Let’s end with a medley, which feels appropriate, a medley of prose highlights. First, Connor Doe:
At one point during our rehearsal, my son, who was pretty new to being a son then, kept perfect time while banging the stick on the floor and grinning jubilantly. I’m not kidding. It didn’t last for more than a few beats, and probably it was a complete accident, but it was absolutely perfect. Maybe the best thing about being a dad is that perfect time is always possible.
By my count, some 68 percent of our native rivernames are three-syllable words. Most of the others are four-beat words. Walla Walla, Tualatin, Skomakawa, and Metolius survived the pioneers’ naming of things. The newcomers selected, from the home folks, the most melodious phonemes they heard for this new-to-them place. They adoped rollicking names for lively rivers, so different from the flat Platte and the languid Snake along the Oregon Trail. Imagine their relief, their joy. Even Methodists could hear the three-note riff here that goes bu-DEE-bu.

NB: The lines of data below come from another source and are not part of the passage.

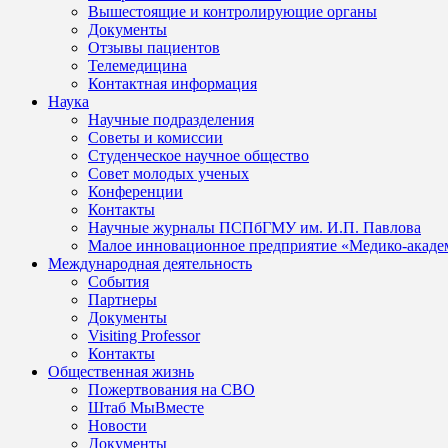
Вышестоящие и контролирующие органы
Документы
Отзывы пациентов
Телемедицина
Контактная информация
Наука
Научные подразделения
Советы и комиссии
Студенческое научное общество
Совет молодых ученых
Конференции
Контакты
Научные журналы ПСПбГМУ им. И.П. Павлова
Малое инновационное предприятие «Медико-акаде
Международная деятельность
События
Партнеры
Документы
Visiting Professor
Контакты
Общественная жизнь
Пожертвования на СВО
Штаб МыВместе
Новости
Документы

Sound rings off forever. There is no reconciliation point, even when it moves past our ability to hear. It’s out there somewhere still, echoing. It’s something to believe in, to know, even though it can’t be touched or seen. Like faith. Music plays itself in how it’s felt, in how the notes reverberate through the tiny bones in our ears, yes, but also throughout all the rest of us, a secular love rooted in the infinity of belief.
And, finally, Pico Iyer:
Once, high up in the nosebleed seats of Osaka Castle Hall in Japan, I closed my eyes and heard Eric Clapton take off on long silvery riffs on his guitar. He stood alone, completely motionless at the back of the state. His head lifted up, his eyes clearly shut. The music was playing him, more than the other way round. In fact it seemed to be streaming through him—he and his instrument just vessels—and enveloping us all in something beyond the reach of explanations. I didn’t have the words for it—I was embarrassed to hear myself saying it—but I didn’t care what his religion was or wasn’t (or mine, either): this was what the world sounded like when it was unbroken.